Part 1–2: The software

Here is where we show the differences from the DonkeyCar’s source code, as it uses Keras with Tensorflow backend, while I use Apache MXNet with Gluon API.

You will need to install MXNet on the Pi. I have created an image that contains all the machine learning components you need, if you’d like to save time. Here’s how to install the image:

  1. Download and write the .img file here to the SD card. Instructions on how to write an .img file to an SD card are here.
  2. Save the wpa_supplicant.conf file to the boot partition of the SD card. Full instructions are here.
  3. Place the SD card into the Raspberry Pi and boot it.
  4. SSH into the Pi, and run ‘pip install mxnet-donkeycar’.
  5. Enter the Pi’s configurations with ‘raspi-config’ and expand the partition size for the SD card.

Installing the image is convenient, but at a later date you might want to install an updated version of MXNet. Here’s how to install MXNet and my version of DonkeyCar.

  1. Download the DonkeyCar .img files here, and do steps 1–3 from the guide above.
  2. Install Docker on your machine, instructions are listed here.
  3. Git clone the latest MXNet repo.
     i.e. git clone
  4. In the directory made (‘incubator-mxnet’), run : ci/ armv
    This will build a .whl file in the local build folder named mxnet-x.x.x-py2.py3-none-any.whl, with the x’s being placeholders for the version type. Move this file into your Raspberry Pi, (scp) command.
  5. Once you’ve located the file on the Pi run: 
    virtualenv -p 'which python3' mxnet_py3
    source mxnet_py3/bin/activate
    pip install mxnet-x.x.x-py2.py3-none-any.whl
  6. Follow the rest of the steps 4–5 in the earlier guide.

Once installed onto the RaspberryPi, you need to install MXNet and DonkeyCar onto your development machine as well. Install MXNet by following the official installation instructions here, then follow one of these methods here to install the DonkeyCar software except for the instruction for cloning the original donkeycar repository, which should be replaced with the following command to clone my repository with MXNet additions:

git clone donkey --branch cat-dev

Once you have the software installed, you can now drive the car, or rather, tell it to drive itself!

Part 1-3: Creating the racetrack

The average person probably doesn’t have a remote control car racetrack in their household. Here are a few tips on how to become one of the lucky people with their own racetrack. You will need:

  • Black Masking Tape – 60 yards, 2 inch width: Narrower tape makes the track harder to see using the camera. I ended up widening the track sides to 3 inches so that it’s much more visible. Keep in mind that the camera may have difficulty seeing reflective tape under certain lights.
  • Chalk: To sketch the outline of the tracks.
  • Measuring Tape: For marking distances and drawing circles.

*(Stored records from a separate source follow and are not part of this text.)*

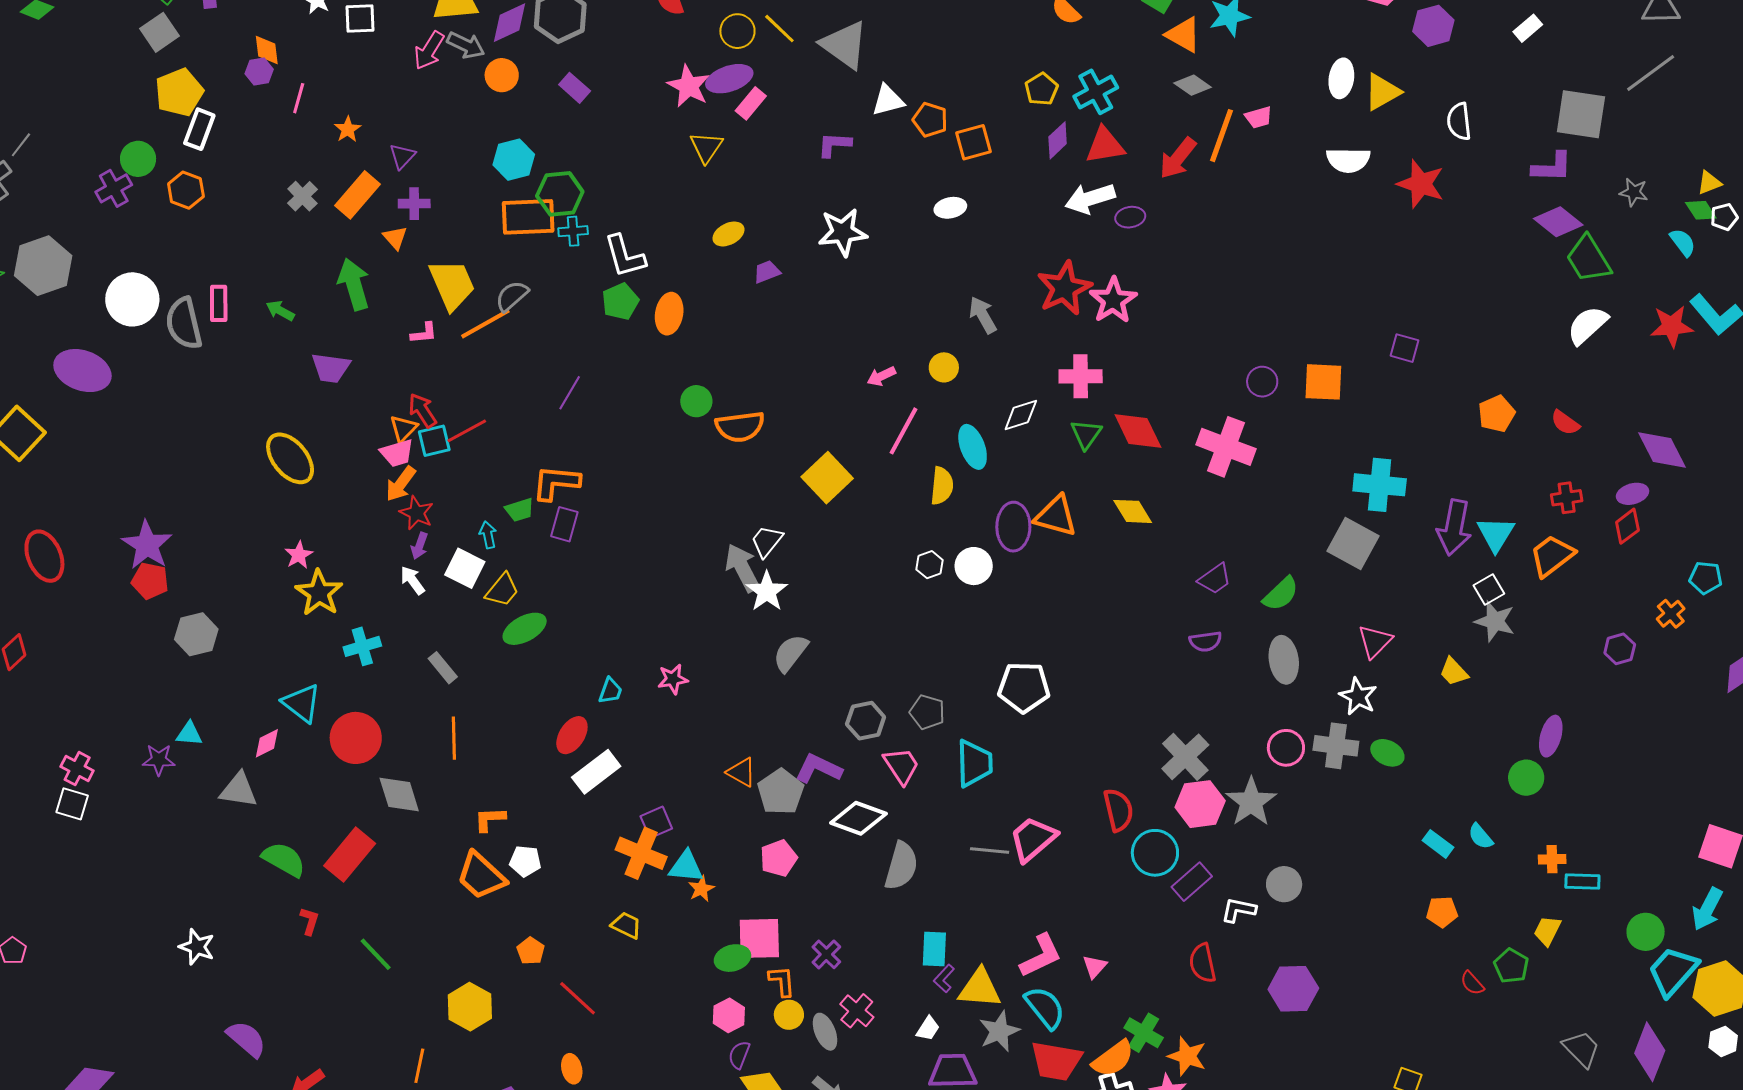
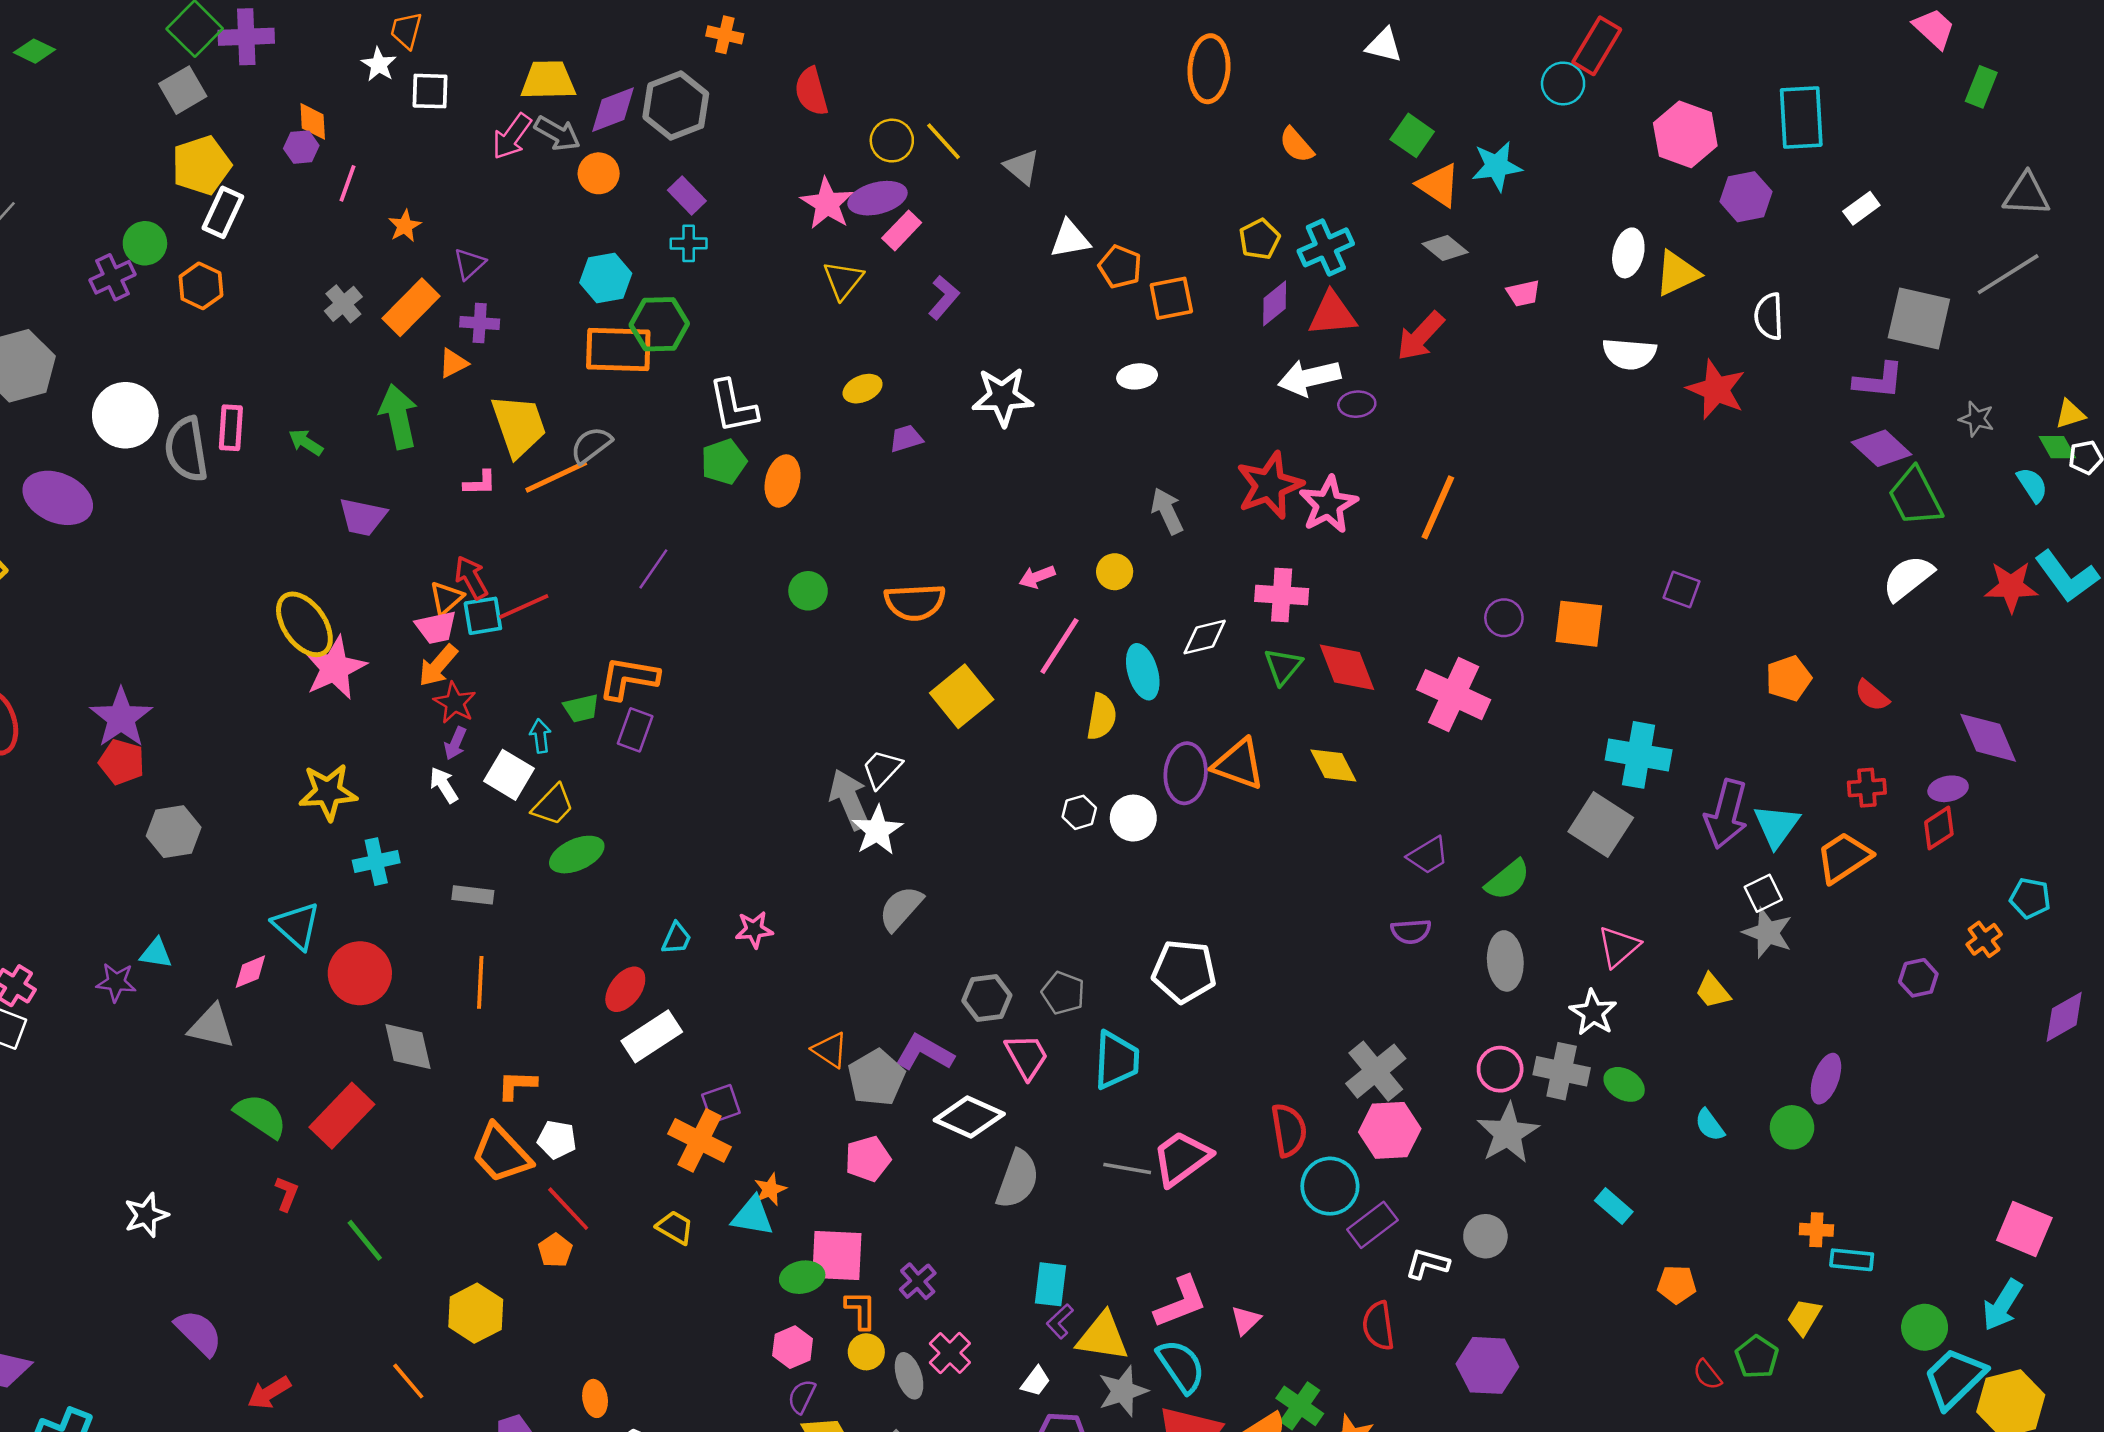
gray triangle: (844, 45) -> (1022, 167), size x0.6
orange line: (1222, 136) -> (1438, 507), moved
purple L-shape: (834, 145) -> (944, 297), moved, turned 123
cyan cross: (573, 231) -> (689, 243), moved
orange triangle: (395, 238) -> (453, 363), turned 40
orange semicircle: (740, 427) -> (915, 602), moved
pink star: (299, 555) -> (335, 668), moved, size x1.8
yellow star: (319, 593) -> (328, 792), turned 30
gray rectangle: (443, 668) -> (473, 895), turned -48
gray star: (1251, 802) -> (1508, 1133), moved
cyan semicircle: (1481, 836) -> (1710, 1125), moved
cyan rectangle: (1438, 844) -> (1614, 1206), moved
cyan triangle: (686, 867) -> (753, 1216), moved
white star: (197, 947) -> (146, 1215), turned 30
red line: (578, 998) -> (568, 1209), moved
orange line: (419, 1066) -> (408, 1381), turned -56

First, choose a clean, open floor and test how well the car handles when you drive on it. You approximately need a 12 x 15 square feet of space. Keep in mind that different floor friction results in different minimum turn radius, so be sure to test how your car performs on the floor before creating the tracks. Try to fit as much variation as possible, to make your self-driver robust to a wide variety of situations.
Lastly, you may have to experiment with the width of the track. I found that making the width of the track be at least 2.5 times the width of your car (~20 inches) worked well, especially for good handling driving around corners. 
 Here are a few photos of the racetrack I created in my garage:

The yellow strips are just a personal taste. They make it look very racy.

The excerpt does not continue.